ASSIGNED TASK: Copy word for word, please, the lines of the entries below running from the one containing "- Manual light control (only" to the one containing "- Garmin Varia UT800", both ends included.

Items from a data source:
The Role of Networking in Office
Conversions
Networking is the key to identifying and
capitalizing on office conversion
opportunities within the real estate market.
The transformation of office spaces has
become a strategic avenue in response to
---
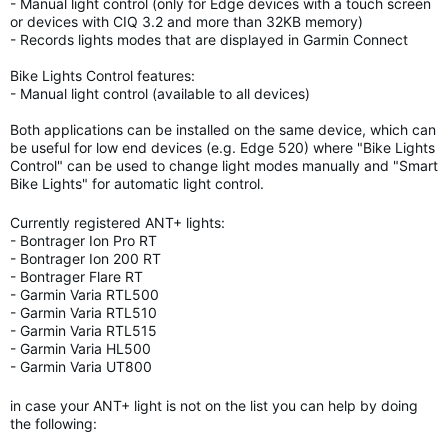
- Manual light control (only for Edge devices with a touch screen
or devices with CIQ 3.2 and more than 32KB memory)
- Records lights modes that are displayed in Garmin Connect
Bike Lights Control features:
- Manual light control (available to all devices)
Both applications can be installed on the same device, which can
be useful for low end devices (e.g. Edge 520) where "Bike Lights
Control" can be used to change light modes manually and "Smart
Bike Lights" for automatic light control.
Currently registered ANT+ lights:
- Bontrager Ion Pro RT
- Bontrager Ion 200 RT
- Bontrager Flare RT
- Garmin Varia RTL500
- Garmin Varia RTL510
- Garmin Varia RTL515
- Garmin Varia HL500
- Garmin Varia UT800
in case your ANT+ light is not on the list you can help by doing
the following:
* * *
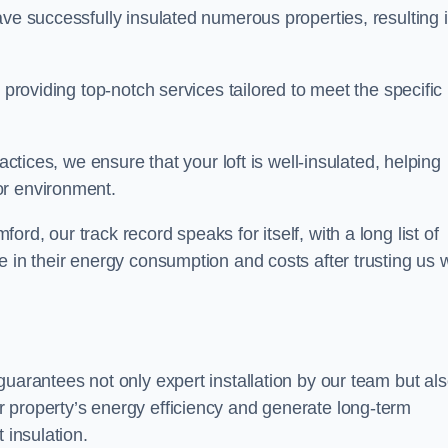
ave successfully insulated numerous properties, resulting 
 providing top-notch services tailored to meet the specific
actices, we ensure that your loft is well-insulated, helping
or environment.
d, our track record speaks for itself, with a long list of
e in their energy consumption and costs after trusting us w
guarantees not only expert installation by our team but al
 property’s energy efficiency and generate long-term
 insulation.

RESPONSE TO THE TASK:
- Manual light control (only for Edge devices with a touch screen
or devices with CIQ 3.2 and more than 32KB memory)
- Records lights modes that are displayed in Garmin Connect
Bike Lights Control features:
- Manual light control (available to all devices)
Both applications can be installed on the same device, which can
be useful for low end devices (e.g. Edge 520) where "Bike Lights
Control" can be used to change light modes manually and "Smart
Bike Lights" for automatic light control.
Currently registered ANT+ lights:
- Bontrager Ion Pro RT
- Bontrager Ion 200 RT
- Bontrager Flare RT
- Garmin Varia RTL500
- Garmin Varia RTL510
- Garmin Varia RTL515
- Garmin Varia HL500
- Garmin Varia UT800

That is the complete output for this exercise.